### Required action:
Work out how many lines in the following entries contain the string "hasta", and write only that number.

### Exercise materials:
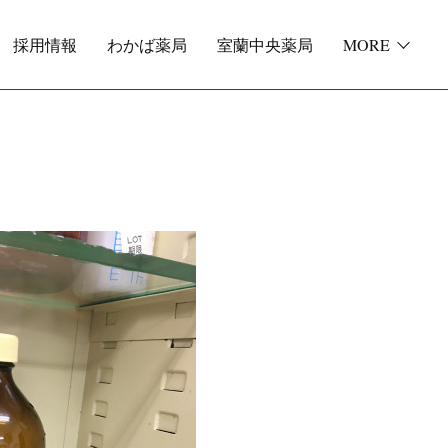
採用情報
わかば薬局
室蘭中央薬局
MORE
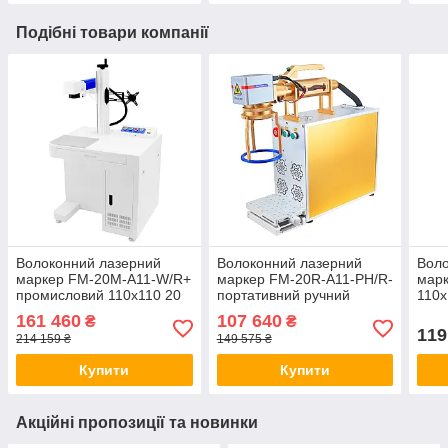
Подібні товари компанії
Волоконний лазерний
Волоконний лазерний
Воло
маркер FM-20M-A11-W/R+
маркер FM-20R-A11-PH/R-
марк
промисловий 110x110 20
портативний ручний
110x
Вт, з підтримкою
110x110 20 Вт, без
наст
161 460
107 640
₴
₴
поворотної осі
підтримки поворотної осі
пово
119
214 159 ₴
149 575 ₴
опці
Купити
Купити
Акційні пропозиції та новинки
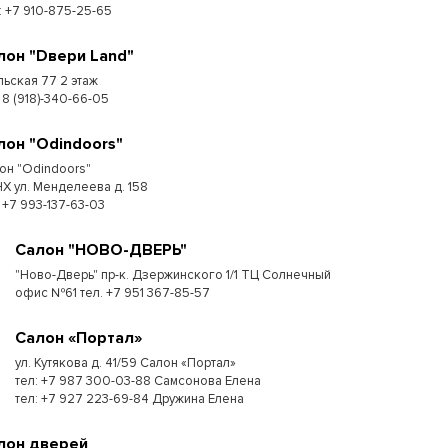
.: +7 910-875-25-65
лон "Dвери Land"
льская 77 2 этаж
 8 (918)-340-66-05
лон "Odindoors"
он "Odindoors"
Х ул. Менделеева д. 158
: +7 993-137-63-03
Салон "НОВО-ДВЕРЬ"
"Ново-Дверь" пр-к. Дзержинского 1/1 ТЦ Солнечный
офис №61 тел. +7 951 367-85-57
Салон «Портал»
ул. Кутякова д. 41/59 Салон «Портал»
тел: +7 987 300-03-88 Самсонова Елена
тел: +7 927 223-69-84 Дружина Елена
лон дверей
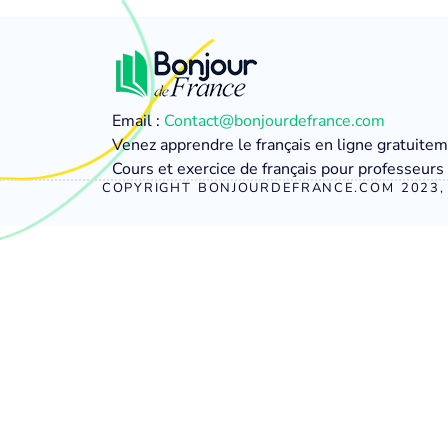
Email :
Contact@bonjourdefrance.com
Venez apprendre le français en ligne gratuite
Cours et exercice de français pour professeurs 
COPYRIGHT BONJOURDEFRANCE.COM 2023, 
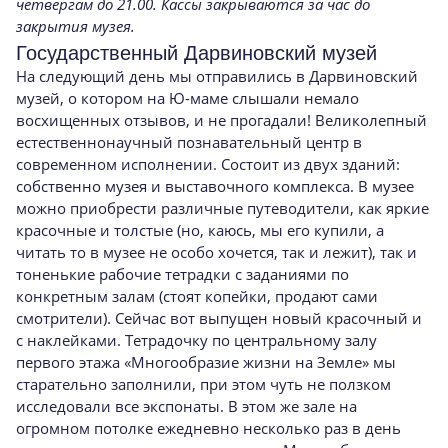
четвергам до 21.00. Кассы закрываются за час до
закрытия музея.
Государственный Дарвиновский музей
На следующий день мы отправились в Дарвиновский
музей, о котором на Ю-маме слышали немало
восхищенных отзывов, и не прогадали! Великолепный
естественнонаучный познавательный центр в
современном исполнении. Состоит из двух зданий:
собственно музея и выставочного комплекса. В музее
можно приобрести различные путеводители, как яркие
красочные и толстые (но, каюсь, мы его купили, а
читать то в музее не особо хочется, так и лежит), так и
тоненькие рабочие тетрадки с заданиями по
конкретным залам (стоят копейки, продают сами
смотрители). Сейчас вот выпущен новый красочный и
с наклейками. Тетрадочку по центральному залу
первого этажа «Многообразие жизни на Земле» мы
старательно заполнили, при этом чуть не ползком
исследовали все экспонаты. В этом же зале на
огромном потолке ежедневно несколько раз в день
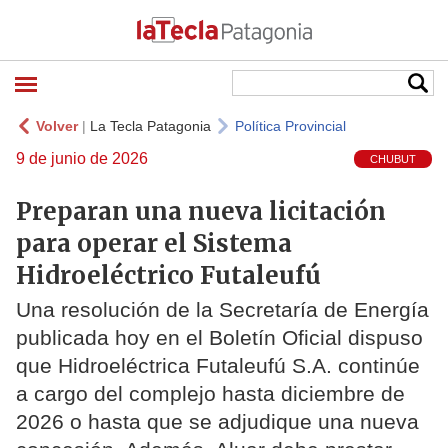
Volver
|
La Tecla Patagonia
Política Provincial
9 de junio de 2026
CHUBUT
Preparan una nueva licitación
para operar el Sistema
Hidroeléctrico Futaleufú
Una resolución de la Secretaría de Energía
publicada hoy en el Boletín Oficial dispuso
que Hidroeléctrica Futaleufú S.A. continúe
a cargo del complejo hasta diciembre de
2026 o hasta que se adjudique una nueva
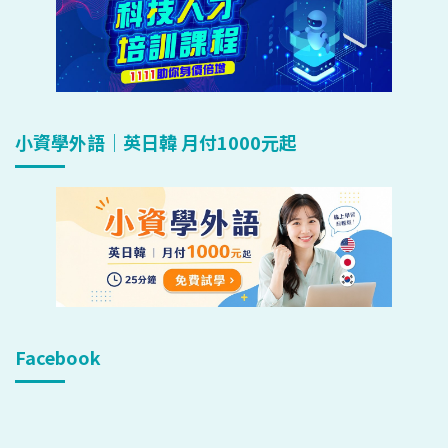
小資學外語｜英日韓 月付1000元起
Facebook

---

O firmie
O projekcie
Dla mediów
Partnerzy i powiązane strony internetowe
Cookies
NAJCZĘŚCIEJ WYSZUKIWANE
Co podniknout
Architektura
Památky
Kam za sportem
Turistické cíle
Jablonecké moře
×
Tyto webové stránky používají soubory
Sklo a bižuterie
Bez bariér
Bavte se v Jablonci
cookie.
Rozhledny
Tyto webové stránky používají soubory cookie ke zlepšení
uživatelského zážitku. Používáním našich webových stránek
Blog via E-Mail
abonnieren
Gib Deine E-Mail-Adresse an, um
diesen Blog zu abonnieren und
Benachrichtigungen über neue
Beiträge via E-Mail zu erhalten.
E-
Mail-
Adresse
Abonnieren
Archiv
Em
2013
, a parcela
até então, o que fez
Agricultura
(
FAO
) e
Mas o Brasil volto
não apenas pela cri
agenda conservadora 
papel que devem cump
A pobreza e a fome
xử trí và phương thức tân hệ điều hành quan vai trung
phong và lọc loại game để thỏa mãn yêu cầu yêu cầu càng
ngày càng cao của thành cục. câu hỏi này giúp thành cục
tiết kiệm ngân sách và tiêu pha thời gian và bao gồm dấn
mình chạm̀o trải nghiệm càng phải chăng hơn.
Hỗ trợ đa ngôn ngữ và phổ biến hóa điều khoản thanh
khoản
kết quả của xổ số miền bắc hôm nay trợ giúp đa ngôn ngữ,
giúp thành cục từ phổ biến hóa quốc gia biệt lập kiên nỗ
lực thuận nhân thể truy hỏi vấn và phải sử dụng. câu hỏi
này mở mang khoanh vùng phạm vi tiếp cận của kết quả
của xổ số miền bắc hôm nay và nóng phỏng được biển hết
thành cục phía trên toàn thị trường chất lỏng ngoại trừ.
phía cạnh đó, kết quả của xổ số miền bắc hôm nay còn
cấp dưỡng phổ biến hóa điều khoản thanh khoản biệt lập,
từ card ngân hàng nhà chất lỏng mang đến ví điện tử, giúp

---

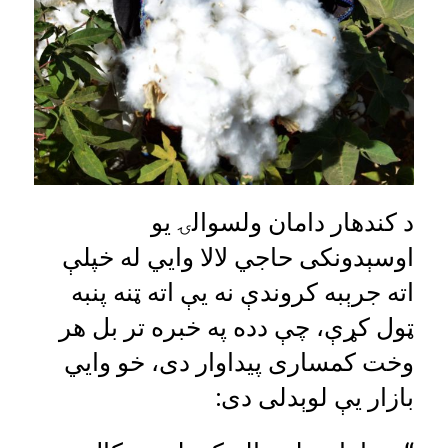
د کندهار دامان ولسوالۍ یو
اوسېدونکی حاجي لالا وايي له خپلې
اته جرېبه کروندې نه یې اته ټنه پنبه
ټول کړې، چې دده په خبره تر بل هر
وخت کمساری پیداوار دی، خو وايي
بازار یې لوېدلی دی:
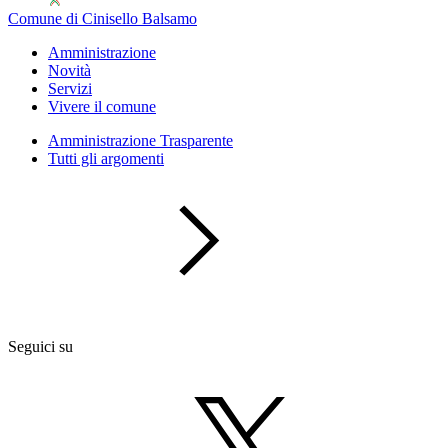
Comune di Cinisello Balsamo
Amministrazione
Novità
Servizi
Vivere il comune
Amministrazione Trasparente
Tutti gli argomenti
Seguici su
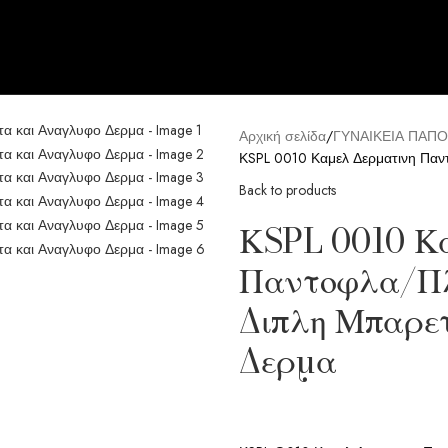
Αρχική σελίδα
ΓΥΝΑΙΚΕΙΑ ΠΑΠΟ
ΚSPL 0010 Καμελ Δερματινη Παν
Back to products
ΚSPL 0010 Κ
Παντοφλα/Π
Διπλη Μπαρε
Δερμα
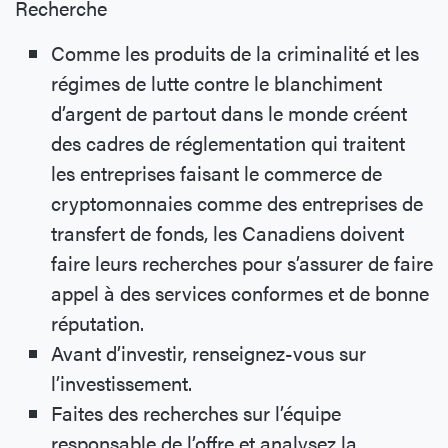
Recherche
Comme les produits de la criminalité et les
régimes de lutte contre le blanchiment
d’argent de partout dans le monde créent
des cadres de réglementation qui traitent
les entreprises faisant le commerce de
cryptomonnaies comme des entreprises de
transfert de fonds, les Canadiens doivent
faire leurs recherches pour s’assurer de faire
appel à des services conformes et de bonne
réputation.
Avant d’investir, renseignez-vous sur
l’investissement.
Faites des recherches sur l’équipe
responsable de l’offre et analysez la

### Output of the task:
2